Gorszy okres w ofensywie przeżywa prowadzący w tabeli KKS 1925 Kalisz. W drugim meczu z rzędu zremisował bezbramkowo. Tym razem podopieczni Pawła Ozgi wrócą z punktem z Elbląga. W obu połowach meczu była jedna znakomita szansa na gola kaliszan, ale nie potrafili wykorzystać ani jednej z nich. KKS ma w tabeli o trzy punkty więcej niż aktualny wicelider Kotwica Kołobrzeg.

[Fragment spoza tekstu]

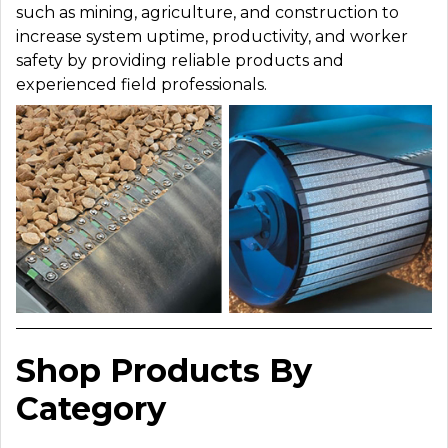
such as mining, agriculture, and construction to
increase system uptime, productivity, and worker
safety by providing reliable products and
experienced field professionals.
Shop Products By
Category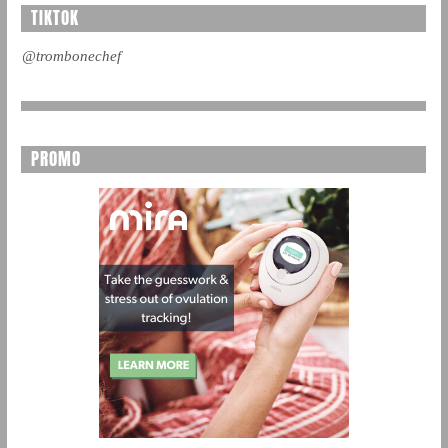
TIKTOK
@trombonechef
PROMO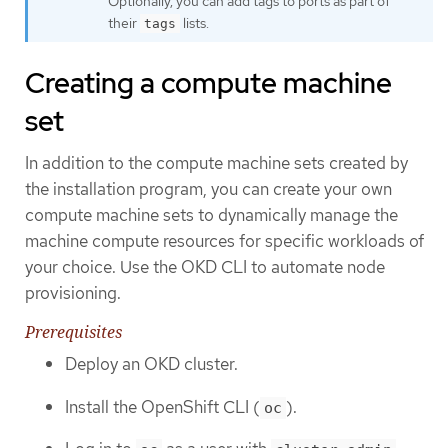
Optionally, you can add tags to ports as part of
their
lists.
tags
Creating a compute machine
set
In addition to the compute machine sets created by
the installation program, you can create your own
compute machine sets to dynamically manage the
machine compute resources for specific workloads of
your choice. Use the OKD CLI to automate node
provisioning.
Prerequisites
Deploy an OKD cluster.
Install the OpenShift CLI (
).
oc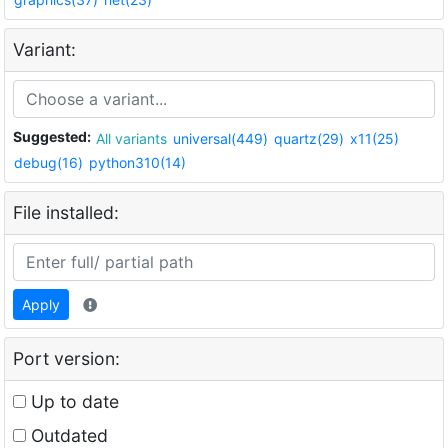
Variant:
Suggested:
All variants
universal(449)
quartz(29)
x11(25)
debug(16)
python310(14)
File installed:
Apply
Port version:
Up to date
Outdated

ZOBACZ WIDEO: #dziejesiewsporcie: bramkarz ruszył do ataku. Ostatnia akcja i... Tylko zobacz!
13. kolejka II ligi:
Skra Częstochowa - Wisła Puławy 4:1 (3:0)
1:0 - Piotr Nocoń 37'
2:0 - Przemysław Sajdak 39'
3:0 - Oliwier Wypart 45'
4:0 - Przemysław Sajdak 75'
4:1 - Dawid Retlewski 88'
Olimpia Elbląg - KKS 1925 Kalisz 0:0
Tabela II ligi:
Czytaj także: Pół godziny w Ekstraklasie i wystarczy. Wisła doczekała się Senegalczyka
Czytaj także: Hiszpański pomocnik w Miedzi Legnica. "Jest agresywny"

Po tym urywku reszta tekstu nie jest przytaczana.